Give again the lines from the line with "What do you" to the last line of the records, exactly and in full. Do not carry over any pictures.

- Opening Delimiter -

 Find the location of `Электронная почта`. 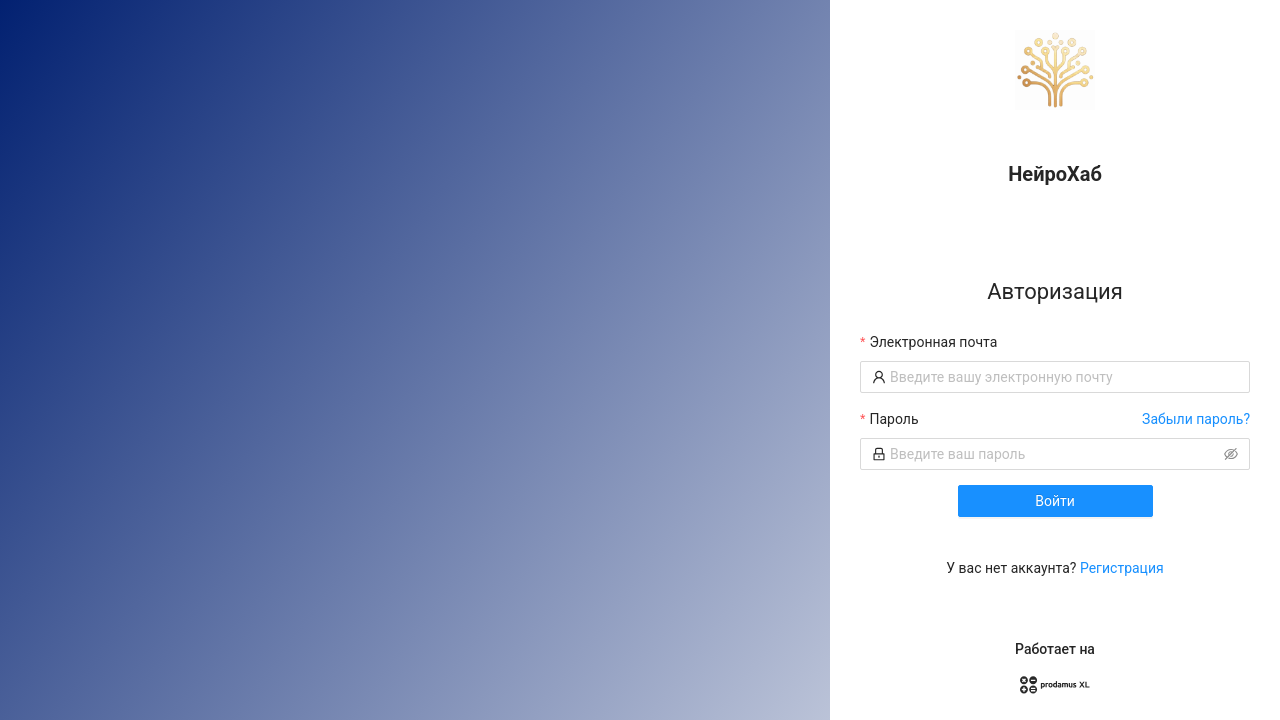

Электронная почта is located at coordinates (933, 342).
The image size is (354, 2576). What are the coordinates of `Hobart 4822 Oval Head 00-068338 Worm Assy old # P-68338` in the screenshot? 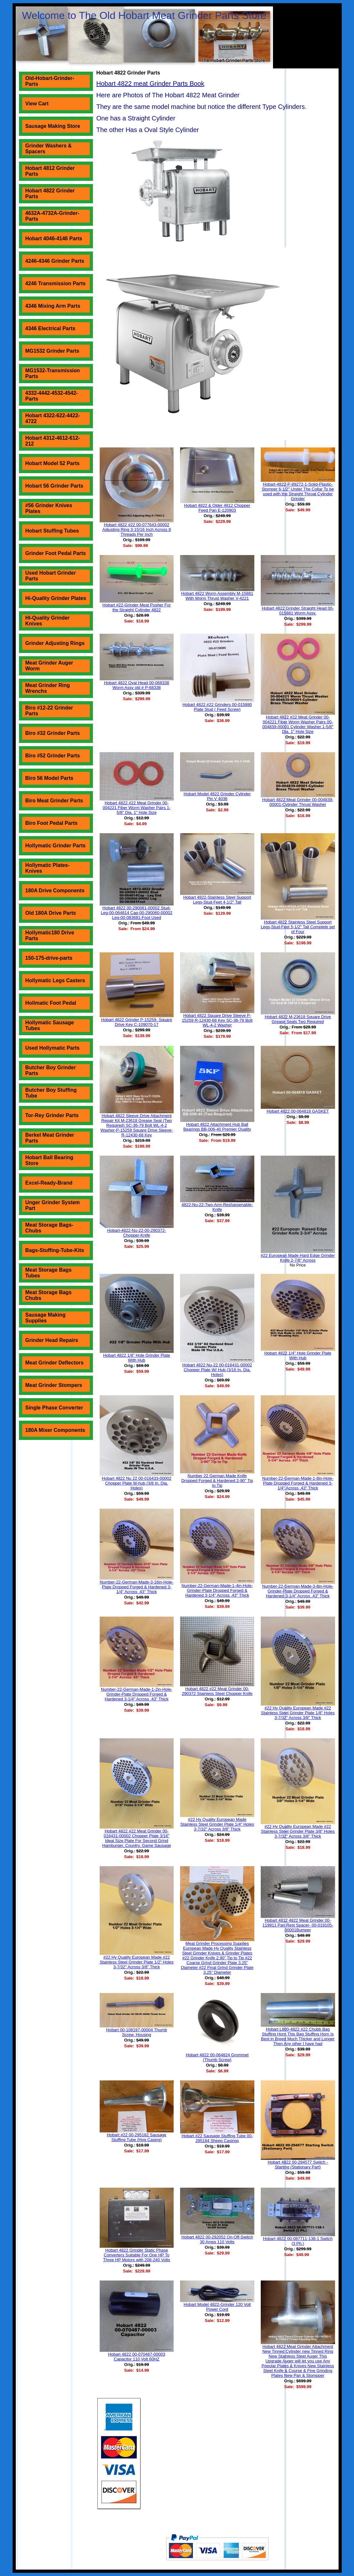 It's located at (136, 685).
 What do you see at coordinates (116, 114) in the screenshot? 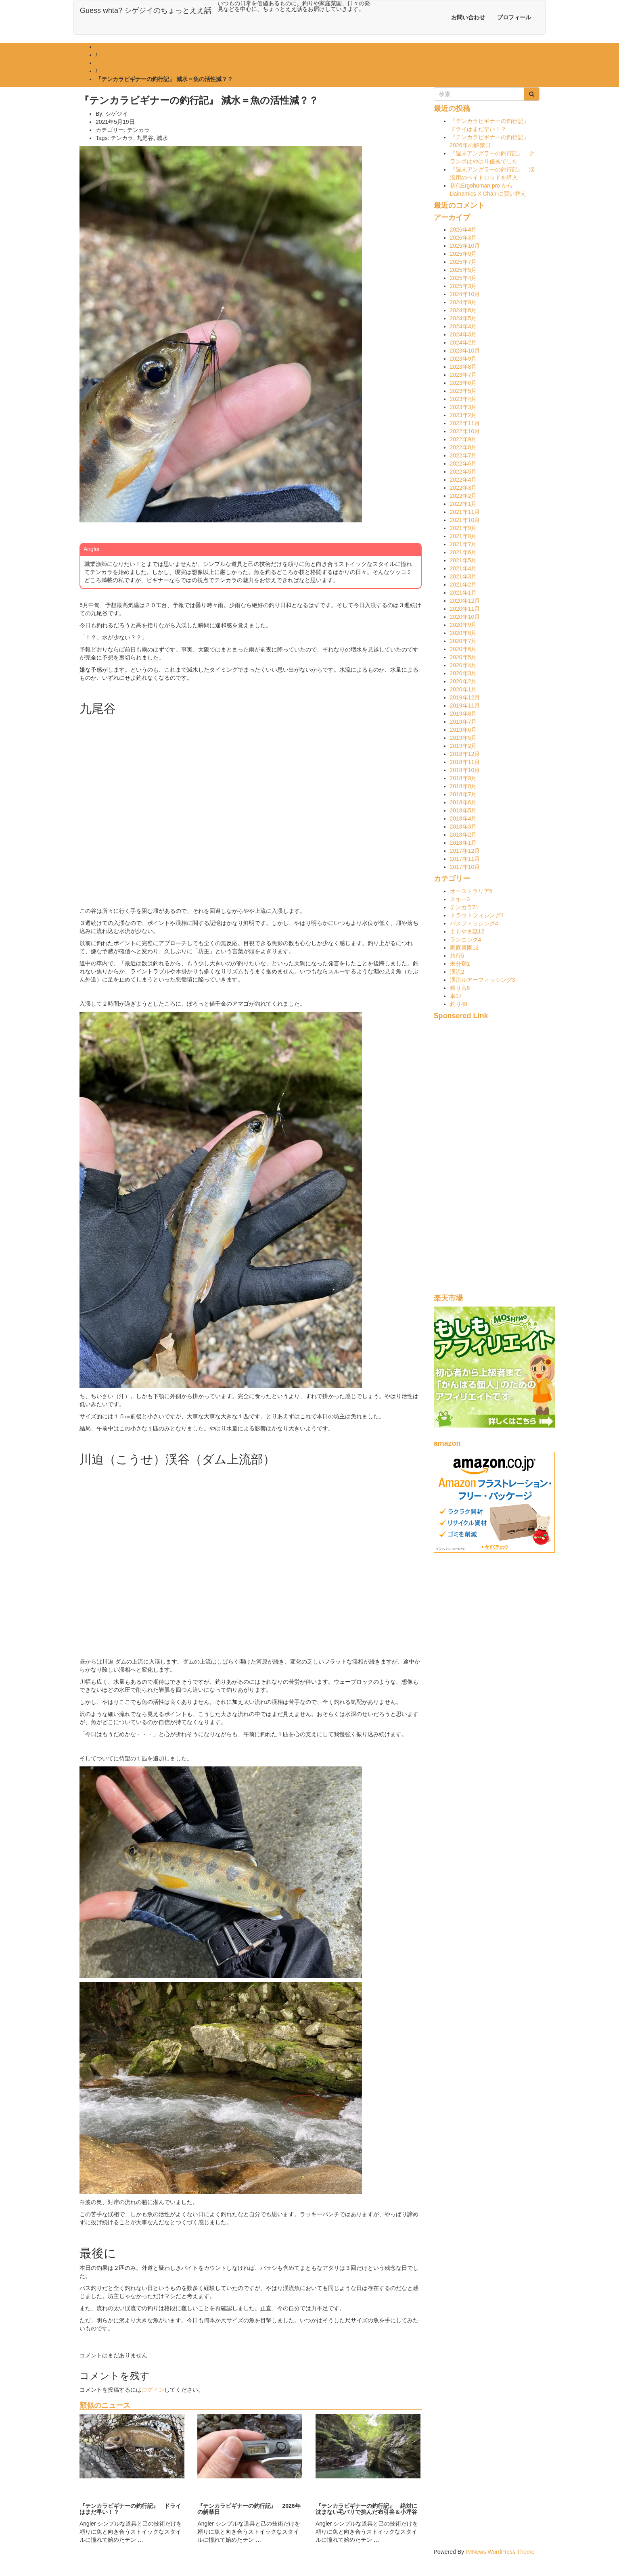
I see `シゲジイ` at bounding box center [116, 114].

- Closing Delimiter -

YOUR SOLUTION:
 What do you see at coordinates (116, 114) in the screenshot? 
I see `シゲジイ` at bounding box center [116, 114].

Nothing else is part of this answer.